Static vs Dynamic Typing

I should explain that I work in the digital department of a medium sized engineering company. My department is divided between people who are more focused on developing algorithms to solve interesting problems (‘modellers’) and people whose focus is building production IT systems (‘software engineers’). Obviously these two sides tend to favour different languages, thus the Python vs C# debate.

The debate at the time focused on whether static typing is a major plus in choosing a language or not. I personally don’t think that static types should be the deciding factor in choosing a language – not because I find it hard to use a statically typed language, but because my experience is that static types typically only really catch the easy errors early.

Of course, it’s useful to be immediately told if you’re trying to add a string to a number. But generally such errors are identified even without static checking as long as your testing is thorough enough to cover your code base properly. Where static types don’t help is with the hard to find errors, where you’re doing the algorithmically wrong thing with the right types, and those are the ones where you lose a lot of time. The only way to find those is to do thorough testing, which tends to catch your type errors in any case.

Of course, a better type system can make static typing slightly more useful by making the types of functions more descriptive of what they should do, and by ruling out at compile time more incorrect behaviour.

For example, in the past I’ve written code outside of work in Haskell, which has a very strong but powerful type system. In Haskell, the type of a function to get the length of a list is:

length :: [a] -> Int

Here, ‘a’ represents any type at all. The function can take a list of values of any type and return a number. The type signature also encodes that length does no IO or anything else non-deterministic.

Given that we know that ‘length’ is a deterministic function that does no IO, and that it knows nothing about the type of value containing in the list it takes as an input, and it returns a number, there’s a very limited number of things it could do, and a lot of things the compiler can object to up front.

Broadening the Argument

Of course, my debating partner didn’t agree with my argument. But thinking about it afterwards, that was the tip of the iceberg. Here’s some other criteria where I’d disagree with common practice:

  1. Benefits of OO (Object Orientation)
  2. Reference vs value programming

I think from our discussion that my colleague would disagree with me on OO, but agree with me on the importance of restricting shared references.

Object Orientation

Object orientation is probably the most popular programming paradigm around right now. And for good reason, since it directly encodes two human tendencies / common ways of thinking:

  1. Organising things into hierarchies
  2. Ascribing processes to entities

Now, I don’t deny that OO can be a helpful way to structure your thinking for some problems, although helpful isn’t the same as necessary. What I have a bigger problem with is what you might call the OO fundamentalism that’s taken over much of the field.

Depending on the language, you might find things like:

  • The inability for a function to just be a function without an owner

Do Cos and Sin really need to belong to a class rather than just a library of functions? Do you really need to use a Visitor pattern instead of just passing a first class function to another function? Does a commutative function like add really ‘belong’ to either of the things being added?

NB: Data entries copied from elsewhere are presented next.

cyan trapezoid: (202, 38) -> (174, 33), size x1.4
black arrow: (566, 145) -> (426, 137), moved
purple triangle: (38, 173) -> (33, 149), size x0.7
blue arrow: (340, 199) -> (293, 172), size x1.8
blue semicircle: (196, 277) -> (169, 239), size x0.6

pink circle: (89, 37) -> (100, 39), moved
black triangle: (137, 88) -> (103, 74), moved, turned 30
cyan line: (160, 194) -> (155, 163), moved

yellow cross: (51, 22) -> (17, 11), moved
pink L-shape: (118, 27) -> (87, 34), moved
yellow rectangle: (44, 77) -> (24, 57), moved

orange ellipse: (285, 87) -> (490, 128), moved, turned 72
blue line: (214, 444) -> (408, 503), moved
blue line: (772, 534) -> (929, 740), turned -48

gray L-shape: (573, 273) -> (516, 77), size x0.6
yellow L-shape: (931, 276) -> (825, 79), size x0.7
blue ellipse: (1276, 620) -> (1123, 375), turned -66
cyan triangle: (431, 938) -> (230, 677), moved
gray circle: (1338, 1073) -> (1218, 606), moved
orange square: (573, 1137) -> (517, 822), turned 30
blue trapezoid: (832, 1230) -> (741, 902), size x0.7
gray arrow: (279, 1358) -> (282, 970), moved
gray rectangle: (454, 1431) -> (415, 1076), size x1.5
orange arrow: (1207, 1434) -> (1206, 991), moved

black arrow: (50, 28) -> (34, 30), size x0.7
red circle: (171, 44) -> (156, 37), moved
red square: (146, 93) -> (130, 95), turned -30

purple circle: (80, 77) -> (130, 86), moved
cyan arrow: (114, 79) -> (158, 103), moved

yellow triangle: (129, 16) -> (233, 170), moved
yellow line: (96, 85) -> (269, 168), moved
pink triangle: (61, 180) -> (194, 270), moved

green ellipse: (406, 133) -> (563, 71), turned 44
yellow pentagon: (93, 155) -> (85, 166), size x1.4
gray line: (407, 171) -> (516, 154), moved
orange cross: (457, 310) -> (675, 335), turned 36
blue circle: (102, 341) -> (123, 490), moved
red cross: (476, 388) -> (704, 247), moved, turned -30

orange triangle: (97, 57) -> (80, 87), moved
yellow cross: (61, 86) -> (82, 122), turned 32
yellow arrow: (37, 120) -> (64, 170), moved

  • The inability to separate shared interfaces from inheritance

In some languages, interfaces as a concept don’t exist. In others, they do exist but are under-utilised in the standard library, meaning that in practice you’re often forced to build a subclass when all you really want is to implement a specific interface required by the function you want to call.

In Python, this issue is solved by duck typing. In at least one non-OO statically typed language (Haskell), it’s solved by type classes. In C# it’s inconsistently solved by interfaces.

  • WORSE: interfaces only by sub-classing, and single inheritance so classes can effectively only implement one ‘interface’ at a time

Who decided to make it so hard to specify the actual interfacing standards in a generic way?

  • The tendency for OO languages to encourage in-place mutation of values and reliance on identity rather than value in computation as the default, rather than as a limited performance enhancing measure

It’s now widely agreed that too much global state is a bad thing in programming. But the badness of global state is really just an extreme of the badness of directly mutating the same memory from many different locations. The more you do this without clear controls, the harder it is to debug the resulting program. And yet the most common programming paradigm around encourages, in almost all cases, in-place mutation and reference sharing as the default.

This annoys me so much I’m going to write a small section about it.

References vs Values

Let’s illustrate the problem with a simple Python example shall we? In python you can multiply a list by a number to get multiple copies of the same values, for example:

[1] * 3 = [1,1,1]

Now, let’s imagine we want a list of 3 lists:

[[1]] * 3 = [[1], [1], [1]]

Let’s say we take our list of lists and add something to the first list.

x = [[1]] * 3

x[0].append(2)

What do you think the value of x is now? Do you think it’s [[1,2], [1], [1]]? If you do then you’re wrong. In fact it’s [[1,2], [1,2], [1,2]], because all elements of the list refer to exactly the same object.

How dumb is this? And to make it even worse, like many OO languages Python has a largely hidden value vs reference type distinction, so the following does work as expected:

x = [1] * 3

x[0] += 1

You get the expected x = [2,1,1] as a result.

So you have a pervasive tendency for the language to promote object sharing and mutability, which together mean you have to be incredibly careful to explicitly copy things otherwise you end up corrupting the data other parts of your program are using. And unlike in C, where for the most part it’s clear what’s a pointer and what’s not, you also have an unmarked lack of consistency between types which do this and types where operations are by value.

Similar issues occur in most object orientated languages, creating brittle programs with vast amounts of hidden shared state for no obvious benefit in most cases. It would be better to have special syntax for the limited cases where shared state is important for performance, but that’s not the way most of the world went. And now we’re paying the price, since the reference model breaks completely in a massively-parallel world.

So – Python vs C#?

How do Python and C# stack up on all three criteria?

  • Typing

Both are strongly typed, but C# has static typing while Python doesn’t.

As I said, for me C#’s type system isn’t clever enough to catch most of the hard bugs, so I think it only earns a few correctness points while losing flexibility points.

No overall winner.

  • Object orientation

Both languages are mostly object orientated. Python is less insistent on your own code being OO than C#, and will happily let you write procedural or semi-functional code as long as you don’t mind the standard library being mostly composed of objects.

C# has interfaces as a separate concept, but for added inconsistency also uses sub-classes for shared interfaces. Python mostly does shared interfaces by duck typing, which is of course ultra-flexible but relies on thorough testing as the only way to check compliance to the required interface.

Since I don’t think OO is always the best way to structure a problem, I’d give the points to Python on this.

  • References vs values, aka hidden pointers galore

Both Python and C# have the same disturbing tendency to make you work hard to limit shared state, and promote bugs by choosing the dangerous option as the default.

Both languages lose here.

So in terms of a good experience writing code, I’m inclined to give Python the advantage, but to be honest there isn’t much in it. For me, other factors are much more important, such as availability of functionality required for a project, avalability of others in the team with the right skillset for ongoing maintenance, and very occasionally performance (Python is not fast, but this doesn’t matter for most projects).

Now if a good functional language like Haskell or Ocaml would just become common enough to solve the library and available personnel issue, we’d at least have the opposite extreme as an option (value over reference, less or no OO). Then maybe in another decade we could find a compromise somewhere in the middle…